I love his music. Always have since @1973 when I first heard the voice. And then, "The Wreck of the Edmund Fitzgerald". Has there ever been another song title that flows so effortlessly? It's almost a song in and of itself. So many songs....
He's 73 yrs old and on tour again after a 5 week hiatus over the holidays and that ain't easy at any age. I don't know why he still does it. I don't really care 'why'. It's amazing that he does at all.
He is quite fragile-looking. Very thin and slightly stooped. He played:
If You Could Read My Mind
Ribbon of Darkness
Home From the Forest
Canadian Railroad Trilogy
The Wreck of the Edmund Fitzgerald
Did She Mention My Name
Rainy Day People
Fine As Fine Can Be
A Painter Passing Through
Baby Step Back
Let It Ride
Never Too Close
The Watchman's Gone
Sea of Tranquilty
In My Fashion
* not sung in that order
That's 22 songs that I can remember him singing and I know there was one more I can't recall the name of. The backdrops looked like huge sails with colored patterns projects on and I kept thinking what splendid fabric that would make.

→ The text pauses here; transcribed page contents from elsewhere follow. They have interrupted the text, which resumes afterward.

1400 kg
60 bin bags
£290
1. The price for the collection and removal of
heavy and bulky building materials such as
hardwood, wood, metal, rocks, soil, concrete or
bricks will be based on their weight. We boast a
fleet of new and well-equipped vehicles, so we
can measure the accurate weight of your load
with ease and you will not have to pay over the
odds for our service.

The band was perfect and missing two former members who have died over the years. Lightfoot doesn't change his band for anything less.* see comments
His voice of his youth is firmly in the past now and there is no returning, except from the vinyls and digitized cds. Again, I don't care. He sings the songs and knows the words and needs no reminders of what they were back then or changes them up to be current. I suppose because the words are timeless to begin with and the melodies are endless.

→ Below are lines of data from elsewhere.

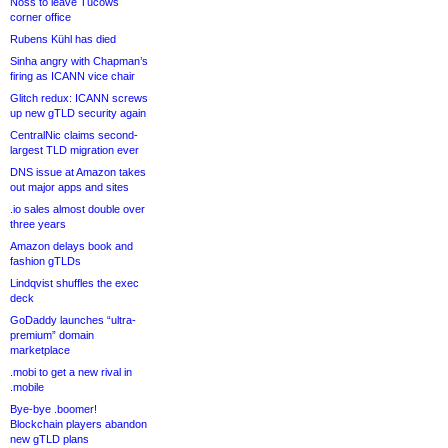
Noss to leave Tucows
corner office
Rubens Kühl has died
Sinha angry with Chapman’s
firing as ICANN vice chair
Glitch redux: ICANN screws
up new gTLD security again
CentralNic claims second-
largest TLD migration ever
DNS issue at Amazon takes
out major apps and sites
.io sales almost double over
three years
Amazon delays book and
fashion gTLDs
Lindqvist shuffles the exec
deck
GoDaddy launches “ultra-
premium” domain
marketplace
.mobi to get a new rival in
.mobile
Bye-bye .boomer!
Blockchain players abandon
new gTLD plans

I think I drove the girls mad playing the cassettes in the car endlessly. I hope they like him now but who can say. All I know is there aren't many singer-songwriters like him around today. You could listen to the music and understand the lyrics and they usually told a story but sometimes only left you interpreting the meaning for your own purpose.

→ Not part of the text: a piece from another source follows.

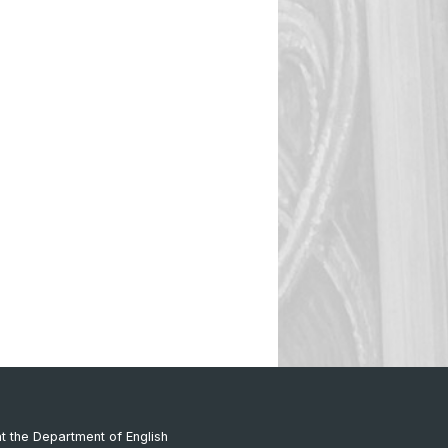
at the Department of English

I loved it. And the audience for the most part loved it. He made several punny jokes, such as
"I gave up drinking anything stronger than pop. Of course, Pop will drink anything!"
This was completely in keeping with a man of his generation. He wasn't trying to be edgy or tragically hip. No one groaned.
Several people left for whatever reason. Maybe they were disappointed in the thinness of his reedy voice. Maybe it reminded them too much of mortality and the relentless unflinching passage of time. All I know is 96% of the audience was over 60 and perhaps those who stayed saw what I did.